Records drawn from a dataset

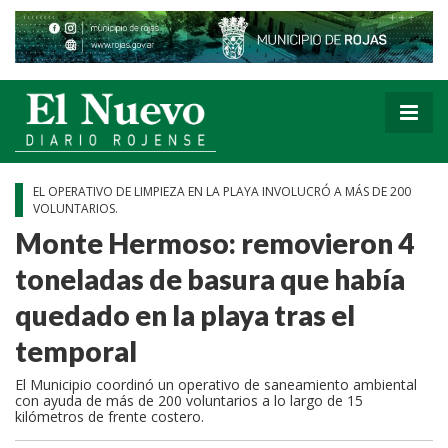
EL OPERATIVO DE LIMPIEZA EN LA PLAYA INVOLUCRÓ A MÁS DE 200
VOLUNTARIOS.
Monte Hermoso: removieron 4
toneladas de basura que había
quedado en la playa tras el
temporal
El Municipio coordinó un operativo de saneamiento ambiental
con ayuda de más de 200 voluntarios a lo largo de 15
kilómetros de frente costero.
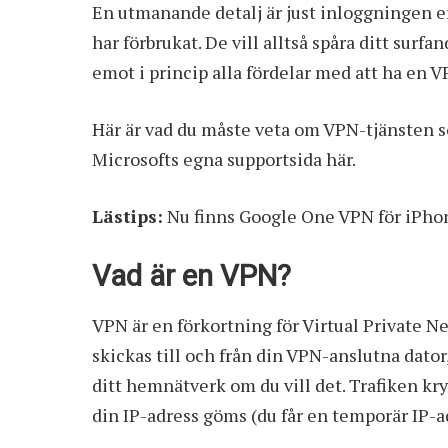
En utmanande detalj är just inloggningen e
har förbrukat. De vill alltså spåra ditt surf
emot i princip alla fördelar med att ha en VPN
Här är vad du måste veta om VPN-tjänsten s
Microsofts egna supportsida
här
.
Lästips:
Nu finns Google One VPN för iPho
Vad är en VPN?
VPN är en förkortning för Virtual Private Net
skickas till och från din VPN-anslutna dator,
ditt hemnätverk om du vill det. Trafiken kr
din IP-adress göms (du får en temporär IP-a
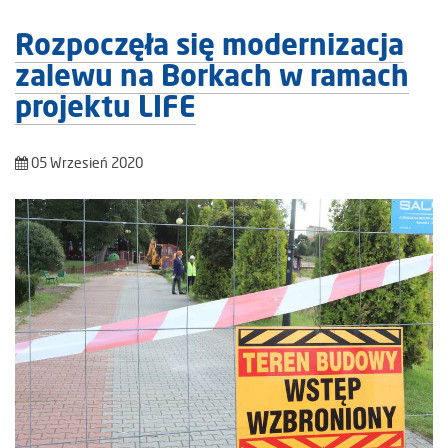
Rozpoczęła się modernizacja
zalewu na Borkach w ramach
projektu LIFE
05 Wrzesień 2020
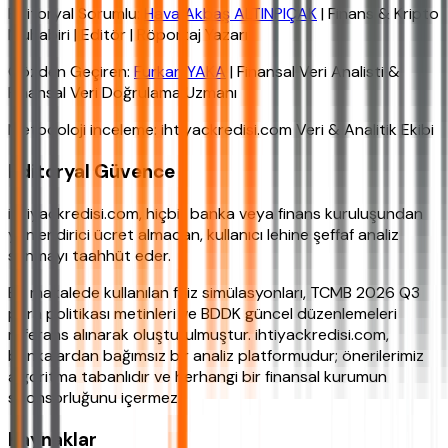
Editoryal Sorumlu:
Hava Akbaş ALTINPIÇAK
| Finans & Kripto
Muhabiri | Editör | Röportaj Yazarı
Gözden Geçiren:
Furkan YAKA
| Finansal Veri Analisti &
Finansal Veri Doğrulama Uzmanı
Metodoloji inceleme: ihtiyackredisi.com Veri & Analitik Ekibi
Editoryal Güvence
ihtiyackredisi.com, hiçbir banka veya finans kuruluşundan
yönlendirici ücret almadan, kullanıcı lehine şeffaf analiz
sunmayı taahhüt eder.
Bu makalede kullanılan faiz simülasyonları, TCMB 2026 Q3
para politikası metinleri ve BDDK güncel düzenlemeleri
referans alınarak oluşturulmuştur. ihtiyackredisi.com,
bankalardan bağımsız bir analiz platformudur; önerilerimiz
algoritma tabanlıdır ve herhangi bir finansal kurumun
sponsorluğunu içermez.
Kaynaklar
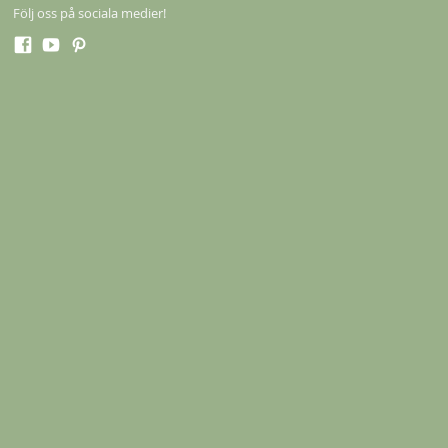
Följ oss på sociala medier!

Assignment: Return only the part of the records above that opens with the line containing "Veri Analisti &" and closes with the line containing "sunmayı taahhüt eder.", ends included.

Response to this task:
| Finansal Veri Analisti &
Finansal Veri Doğrulama Uzmanı
Metodoloji inceleme: ihtiyackredisi.com Veri & Analitik Ekibi
Editoryal Güvence
ihtiyackredisi.com, hiçbir banka veya finans kuruluşundan
yönlendirici ücret almadan, kullanıcı lehine şeffaf analiz
sunmayı taahhüt eder.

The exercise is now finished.